In 2012, SEEC in conjunction with ministries, regulatory authorities and major companies launched the Saudi Energy Efficiency Program (SEEP). SEEP is purely focused on demand side management and its remit does not include the issue of price reforms. The subject of energy prices, which are heavily subsidized to consumers, is highly sensitive in the Middle East. In 2012 there was civil unrest when the Jordanian government changed the subsidy regime on fuel and there is no doubt that all Middle Eastern governments are very conscious of the social impacts of changing energy subsidies – especially at this time of instability in the region.
 
The SEEP is focused on three sectors; industry, buildings and transport.
 
Industry represents 42% of total energy use with 80% of the energy going into the petrochemical, cement and steel industries. Feedstock is not part of SEEP as it is handled by the Ministry of Petroleum and Mineral Resources. In the cement industry over 600 cement plants were benchmarked with the World Business Council for Sustainable Development (WBCSD), all plants were visited to share the methodology, targets were set for existing plants, a defined maximum energy intensity was set for the design of new plants, and the new roles and responsibilities were developed. In addition SEEC is looking to enhance its mandate to include the collection of data, the setting of targets and their enforcement. Another major energy user in Saudi Arabia of course is desalination of water and there are programmes to improve the efficiency of desalination.
 
Buildings account for 23% of Saudi’s energy use with not surprisingly 70% being used for cooling. The aim is to catch up with the rest of the world in terms of standards and codes. In Buildings the key energy efficiency initiatives have included:

• updating the efficiency standards for small capacity air conditioners to ASHRAE standards
• developing an efficiency standard for large air conditioners
• updating thermal insulation product standards
• finalizing efficiency standards for residential lighting products
• developing efficiency standards for commercial and street lighting products
• updating efficiency standards for refrigerators and washing machines
• updating the Saudi Building Code energy conservation section (SBC 601) to ASHRAE standards
• developing a process to ensure proper enforcement of SBC601.

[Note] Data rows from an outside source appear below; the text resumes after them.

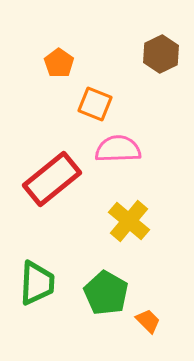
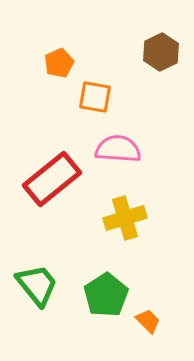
brown hexagon: moved 2 px up
orange pentagon: rotated 12 degrees clockwise
orange square: moved 7 px up; rotated 12 degrees counterclockwise
pink semicircle: rotated 6 degrees clockwise
yellow cross: moved 4 px left, 3 px up; rotated 33 degrees clockwise
green trapezoid: moved 2 px down; rotated 42 degrees counterclockwise
green pentagon: moved 2 px down; rotated 9 degrees clockwise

Transport accounts for 23% of total energy use. There are 0.7m Light Duty Vehicles (LDVs) entering the market every year and the stock of LDVs is forecast to reach 20 million by 2030. Incoming LDVs have low average fuel economy given the nature of the fleet mix. In transport SEEC, working with its partners, has developed fuel economy standards in line with international benchmarks. Specific measures include:

• developing a Saudi specific fuel economy standard for LDVS (to catch up with US CAFE standards over time)
• adopting a fuel economy label design similar to EU’s to be enforced on LDVs from model year 2015
• developed a tyre rolling resistance and wet grip standard for LDVs
• identifying key initiatives for Heavy Duty Vehicles (HDVs) (anti-idling regulations, aerodynamic additives, light weighting and mandatory retirement of old HDVs.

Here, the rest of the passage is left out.